Des décisions autoritaires qui étouffent un secteur vital
Dans un contexte où la mobilité et les échanges reposent largement sur les cyclomoteurs, les nouvelles directives du ministère du Commerce s’apparentent à un coup de massue. En encadrant de manière drastique les prix, les conditions de vente et la circulation des engins motorisés, les autorités fragilisent un pan entier de l’économie déjà mis à mal par les contraintes du marché mondial.
À Ouagadougou comme à Bobo-Dioulasso, l’inquiétude grandit parmi les acteurs du commerce de détail. Les professionnels du secteur, autrefois habitués à des échanges constructifs avec les institutions, se retrouvent confrontés à une logique d’imposition verticale :
« Avant, des discussions avaient lieu pour ajuster les règles. Désormais, les décisions tombent sans consultation préalable. Contester une mesure revient à être taxé de traître à la nation », confie un importateur de premier plan, sous couvert d’anonymat.
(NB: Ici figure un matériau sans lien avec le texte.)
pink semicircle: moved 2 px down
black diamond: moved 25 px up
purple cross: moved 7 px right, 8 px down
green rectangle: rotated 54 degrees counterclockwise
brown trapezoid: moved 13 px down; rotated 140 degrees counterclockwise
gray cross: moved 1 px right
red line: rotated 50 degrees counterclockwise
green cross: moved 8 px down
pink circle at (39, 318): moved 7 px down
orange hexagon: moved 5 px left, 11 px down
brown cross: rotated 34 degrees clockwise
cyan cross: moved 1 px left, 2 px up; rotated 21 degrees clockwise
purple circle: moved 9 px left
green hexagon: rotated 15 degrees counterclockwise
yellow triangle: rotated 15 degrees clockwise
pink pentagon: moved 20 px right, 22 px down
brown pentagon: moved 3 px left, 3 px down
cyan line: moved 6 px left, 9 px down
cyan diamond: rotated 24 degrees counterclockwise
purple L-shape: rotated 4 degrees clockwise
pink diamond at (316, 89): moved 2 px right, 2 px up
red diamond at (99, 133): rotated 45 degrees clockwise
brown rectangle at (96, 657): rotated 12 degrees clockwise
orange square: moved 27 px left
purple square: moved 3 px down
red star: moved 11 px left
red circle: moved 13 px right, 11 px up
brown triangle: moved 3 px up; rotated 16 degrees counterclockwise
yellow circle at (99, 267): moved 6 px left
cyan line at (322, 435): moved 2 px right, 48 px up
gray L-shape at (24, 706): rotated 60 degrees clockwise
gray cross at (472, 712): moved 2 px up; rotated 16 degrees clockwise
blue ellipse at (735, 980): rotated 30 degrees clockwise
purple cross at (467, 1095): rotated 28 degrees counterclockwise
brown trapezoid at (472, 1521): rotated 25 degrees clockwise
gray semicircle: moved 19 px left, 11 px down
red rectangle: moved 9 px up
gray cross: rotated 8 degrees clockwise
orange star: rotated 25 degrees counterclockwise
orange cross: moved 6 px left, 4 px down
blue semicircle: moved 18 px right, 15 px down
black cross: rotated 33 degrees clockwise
Une centralisation qui paralyse l’activité économique
Depuis le changement de régime, les opérateurs économiques burkinabè décrivent un environnement où la marge de manœuvre s’amenuise chaque jour. Cette concentration excessive du pouvoir décisionnel engendre une instabilité chronique pour les entreprises, prises en étau entre les coûts d’importation en hausse et les prix de vente imposés par l’État.
Les conséquences se font déjà sentir de manière concrète :
- Des marges écrasées : Les petits revendeurs, incapables de respecter les tarifs fixés, voient leurs bénéfices s’effondrer.
- Des ruptures d’approvisionnement : Certains importateurs, confrontés à des marges non rentables, réduisent ou suspendent leurs commandes, créant des pénuries artificielles.
- Une insécurité juridique renforcée : Les restrictions de circulation, officiellement justifiées par des impératifs sécuritaires, perturbent la logistique des marchandises à travers le pays.
L’économie en sursis : entre silence imposé et réalités cruelles
Dans un climat où la peur des représailles étouffe toute contestation ouverte, les acteurs économiques burkinabè expriment leurs inquiétudes en privé. Pourtant, les faits sont têtus : une économie ne se redresse pas par de simples décrets, aussi ambitieux soient-ils.
En cherchant à contrôler l’ensemble de la chaîne, de l’importation à l’usage quotidien des citoyens, le régime actuel prend le risque de briser l’équilibre précaire qui maintient le pays à flot. Pour les commerçants de deux-roues, la souveraineté économique tant célébrée se transforme en un dirigisme étouffant, où l’initiative individuelle disparaît au profit d’une logique administrative implacable.